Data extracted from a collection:
* * *

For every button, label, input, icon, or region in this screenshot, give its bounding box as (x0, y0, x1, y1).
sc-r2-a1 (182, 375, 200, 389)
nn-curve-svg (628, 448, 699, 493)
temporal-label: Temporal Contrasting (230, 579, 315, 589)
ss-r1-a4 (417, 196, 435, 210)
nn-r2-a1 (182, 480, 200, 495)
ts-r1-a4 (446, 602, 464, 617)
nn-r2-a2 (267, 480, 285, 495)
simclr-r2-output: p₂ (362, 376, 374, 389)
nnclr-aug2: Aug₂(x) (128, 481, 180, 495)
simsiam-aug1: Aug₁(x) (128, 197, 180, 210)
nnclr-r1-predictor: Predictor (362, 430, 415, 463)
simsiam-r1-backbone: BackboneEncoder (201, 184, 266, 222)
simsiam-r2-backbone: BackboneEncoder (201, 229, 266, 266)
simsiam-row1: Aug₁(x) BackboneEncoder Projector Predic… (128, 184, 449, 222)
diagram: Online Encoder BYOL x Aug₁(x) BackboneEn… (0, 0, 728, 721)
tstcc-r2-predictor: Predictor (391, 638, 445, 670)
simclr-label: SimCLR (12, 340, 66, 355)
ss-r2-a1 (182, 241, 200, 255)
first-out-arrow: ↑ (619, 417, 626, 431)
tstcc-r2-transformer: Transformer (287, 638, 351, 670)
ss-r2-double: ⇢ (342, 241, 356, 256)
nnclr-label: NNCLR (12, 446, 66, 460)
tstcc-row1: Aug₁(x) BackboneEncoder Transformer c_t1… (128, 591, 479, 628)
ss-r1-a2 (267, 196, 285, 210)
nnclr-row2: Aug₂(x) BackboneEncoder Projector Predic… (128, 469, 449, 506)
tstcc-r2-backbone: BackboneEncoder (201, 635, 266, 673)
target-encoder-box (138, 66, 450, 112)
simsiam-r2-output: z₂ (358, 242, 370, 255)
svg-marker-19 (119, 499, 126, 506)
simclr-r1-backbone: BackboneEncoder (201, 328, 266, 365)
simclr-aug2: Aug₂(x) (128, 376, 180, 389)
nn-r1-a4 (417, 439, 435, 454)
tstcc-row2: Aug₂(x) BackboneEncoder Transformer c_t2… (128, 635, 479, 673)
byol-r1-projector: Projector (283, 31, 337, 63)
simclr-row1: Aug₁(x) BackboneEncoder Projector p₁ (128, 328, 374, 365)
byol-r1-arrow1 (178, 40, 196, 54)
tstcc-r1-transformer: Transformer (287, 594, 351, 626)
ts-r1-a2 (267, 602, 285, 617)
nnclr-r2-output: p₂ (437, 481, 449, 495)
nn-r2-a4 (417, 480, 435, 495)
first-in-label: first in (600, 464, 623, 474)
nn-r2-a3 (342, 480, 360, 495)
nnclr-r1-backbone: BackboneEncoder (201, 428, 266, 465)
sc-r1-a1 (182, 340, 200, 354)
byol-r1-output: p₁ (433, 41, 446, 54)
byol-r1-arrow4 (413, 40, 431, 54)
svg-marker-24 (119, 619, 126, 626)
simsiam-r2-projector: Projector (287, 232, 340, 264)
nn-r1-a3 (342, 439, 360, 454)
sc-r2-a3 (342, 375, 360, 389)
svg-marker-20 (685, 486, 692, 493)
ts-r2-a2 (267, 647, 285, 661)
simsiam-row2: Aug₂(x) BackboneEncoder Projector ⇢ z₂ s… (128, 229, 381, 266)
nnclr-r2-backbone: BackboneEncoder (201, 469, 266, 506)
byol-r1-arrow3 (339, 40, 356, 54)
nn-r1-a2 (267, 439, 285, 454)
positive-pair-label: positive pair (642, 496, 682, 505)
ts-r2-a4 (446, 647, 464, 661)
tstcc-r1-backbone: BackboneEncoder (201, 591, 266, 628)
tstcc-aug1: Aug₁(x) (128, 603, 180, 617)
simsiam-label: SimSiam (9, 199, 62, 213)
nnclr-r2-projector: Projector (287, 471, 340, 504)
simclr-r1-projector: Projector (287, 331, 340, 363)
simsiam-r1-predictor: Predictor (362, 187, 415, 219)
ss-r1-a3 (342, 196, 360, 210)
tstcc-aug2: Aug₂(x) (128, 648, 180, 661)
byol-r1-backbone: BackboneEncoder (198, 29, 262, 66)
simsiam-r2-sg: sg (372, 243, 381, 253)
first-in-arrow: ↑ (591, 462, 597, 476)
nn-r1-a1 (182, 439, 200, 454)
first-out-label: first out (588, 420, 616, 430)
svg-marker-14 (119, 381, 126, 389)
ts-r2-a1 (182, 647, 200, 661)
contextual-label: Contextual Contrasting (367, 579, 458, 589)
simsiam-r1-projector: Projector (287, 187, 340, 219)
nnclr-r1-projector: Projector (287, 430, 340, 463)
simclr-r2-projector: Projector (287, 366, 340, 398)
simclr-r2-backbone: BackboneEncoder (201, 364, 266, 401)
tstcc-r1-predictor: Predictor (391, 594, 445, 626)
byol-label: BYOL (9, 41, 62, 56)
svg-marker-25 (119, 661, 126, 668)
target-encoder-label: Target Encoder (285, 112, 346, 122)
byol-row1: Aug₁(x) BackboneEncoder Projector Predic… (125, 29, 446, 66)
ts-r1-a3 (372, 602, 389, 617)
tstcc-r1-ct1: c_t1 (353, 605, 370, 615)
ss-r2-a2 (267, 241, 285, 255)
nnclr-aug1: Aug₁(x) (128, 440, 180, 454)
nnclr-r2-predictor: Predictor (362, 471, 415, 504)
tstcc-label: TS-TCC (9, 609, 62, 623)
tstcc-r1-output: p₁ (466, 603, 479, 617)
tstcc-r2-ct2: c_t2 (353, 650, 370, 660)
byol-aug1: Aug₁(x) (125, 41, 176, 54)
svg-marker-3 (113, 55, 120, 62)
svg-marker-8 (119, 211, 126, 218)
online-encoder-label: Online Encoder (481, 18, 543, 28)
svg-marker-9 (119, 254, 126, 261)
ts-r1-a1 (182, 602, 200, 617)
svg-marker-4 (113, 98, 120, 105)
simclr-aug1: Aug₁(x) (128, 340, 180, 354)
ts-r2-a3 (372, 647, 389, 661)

* * *

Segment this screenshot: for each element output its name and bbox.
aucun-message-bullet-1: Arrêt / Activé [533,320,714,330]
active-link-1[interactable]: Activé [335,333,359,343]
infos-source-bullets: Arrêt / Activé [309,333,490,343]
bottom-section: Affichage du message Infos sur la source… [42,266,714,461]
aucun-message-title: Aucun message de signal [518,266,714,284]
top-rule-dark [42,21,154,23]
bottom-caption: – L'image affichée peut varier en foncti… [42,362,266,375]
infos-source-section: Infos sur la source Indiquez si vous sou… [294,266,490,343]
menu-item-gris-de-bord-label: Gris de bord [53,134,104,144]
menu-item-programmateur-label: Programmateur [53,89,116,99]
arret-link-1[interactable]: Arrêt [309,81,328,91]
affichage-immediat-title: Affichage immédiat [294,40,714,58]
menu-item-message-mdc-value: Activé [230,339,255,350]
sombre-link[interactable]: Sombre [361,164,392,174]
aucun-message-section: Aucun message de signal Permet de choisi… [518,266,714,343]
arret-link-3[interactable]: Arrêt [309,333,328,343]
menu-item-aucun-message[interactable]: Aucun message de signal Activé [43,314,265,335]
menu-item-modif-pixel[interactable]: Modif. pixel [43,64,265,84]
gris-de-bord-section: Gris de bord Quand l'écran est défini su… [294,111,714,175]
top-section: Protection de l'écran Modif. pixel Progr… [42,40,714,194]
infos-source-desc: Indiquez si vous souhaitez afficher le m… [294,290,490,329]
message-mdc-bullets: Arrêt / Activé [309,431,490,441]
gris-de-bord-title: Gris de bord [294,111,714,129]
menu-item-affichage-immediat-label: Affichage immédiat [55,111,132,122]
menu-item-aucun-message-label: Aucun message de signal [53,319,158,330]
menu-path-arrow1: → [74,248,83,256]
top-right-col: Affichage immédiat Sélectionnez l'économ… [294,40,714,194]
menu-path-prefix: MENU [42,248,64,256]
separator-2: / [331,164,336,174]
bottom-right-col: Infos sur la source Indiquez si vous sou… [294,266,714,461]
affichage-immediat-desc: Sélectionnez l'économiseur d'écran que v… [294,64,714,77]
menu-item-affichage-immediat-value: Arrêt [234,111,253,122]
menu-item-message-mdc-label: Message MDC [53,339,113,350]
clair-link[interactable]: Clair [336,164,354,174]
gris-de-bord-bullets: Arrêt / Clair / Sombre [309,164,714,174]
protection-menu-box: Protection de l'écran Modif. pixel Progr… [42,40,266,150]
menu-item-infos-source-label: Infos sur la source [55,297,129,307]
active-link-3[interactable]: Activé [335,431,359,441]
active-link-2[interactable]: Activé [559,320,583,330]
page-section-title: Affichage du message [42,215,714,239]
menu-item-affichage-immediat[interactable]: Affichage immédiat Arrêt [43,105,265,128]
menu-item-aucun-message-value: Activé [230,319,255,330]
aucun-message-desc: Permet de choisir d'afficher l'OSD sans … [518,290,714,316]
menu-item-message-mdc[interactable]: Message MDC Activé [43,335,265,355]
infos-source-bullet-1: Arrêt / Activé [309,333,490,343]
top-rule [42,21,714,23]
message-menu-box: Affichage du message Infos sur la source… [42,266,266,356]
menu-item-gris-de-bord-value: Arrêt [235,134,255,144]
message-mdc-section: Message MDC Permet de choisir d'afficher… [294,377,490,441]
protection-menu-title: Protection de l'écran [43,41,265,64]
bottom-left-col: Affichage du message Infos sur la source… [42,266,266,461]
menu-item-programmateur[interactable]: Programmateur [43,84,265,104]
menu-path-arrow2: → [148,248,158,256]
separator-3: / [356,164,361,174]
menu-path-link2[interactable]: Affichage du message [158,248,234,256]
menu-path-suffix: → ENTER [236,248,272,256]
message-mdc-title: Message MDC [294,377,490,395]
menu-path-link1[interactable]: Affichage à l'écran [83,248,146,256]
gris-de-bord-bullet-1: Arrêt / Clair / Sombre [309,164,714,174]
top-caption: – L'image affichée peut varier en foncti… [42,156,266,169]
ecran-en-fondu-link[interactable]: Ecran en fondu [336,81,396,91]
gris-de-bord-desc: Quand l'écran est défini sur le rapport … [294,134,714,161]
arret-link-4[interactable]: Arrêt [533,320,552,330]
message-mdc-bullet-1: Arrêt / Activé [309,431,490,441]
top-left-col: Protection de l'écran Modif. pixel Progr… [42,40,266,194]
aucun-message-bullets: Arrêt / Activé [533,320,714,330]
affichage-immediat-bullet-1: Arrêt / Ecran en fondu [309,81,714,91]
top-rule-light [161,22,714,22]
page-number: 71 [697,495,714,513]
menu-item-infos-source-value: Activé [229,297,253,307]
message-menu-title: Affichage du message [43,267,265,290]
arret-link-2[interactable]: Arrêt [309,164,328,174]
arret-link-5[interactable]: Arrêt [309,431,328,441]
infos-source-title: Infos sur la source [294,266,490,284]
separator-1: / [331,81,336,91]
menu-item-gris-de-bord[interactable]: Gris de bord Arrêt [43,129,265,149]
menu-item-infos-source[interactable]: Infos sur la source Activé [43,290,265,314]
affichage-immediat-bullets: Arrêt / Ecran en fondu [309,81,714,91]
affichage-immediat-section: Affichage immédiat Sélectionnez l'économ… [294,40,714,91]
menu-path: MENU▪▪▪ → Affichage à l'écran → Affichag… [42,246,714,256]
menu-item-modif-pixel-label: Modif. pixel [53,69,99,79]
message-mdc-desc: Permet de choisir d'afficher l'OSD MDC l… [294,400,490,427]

* * *

AIM OF THE TASK:
Going through the entries above, count the lines with the word "target". Give only the result.

OUTPUT:
2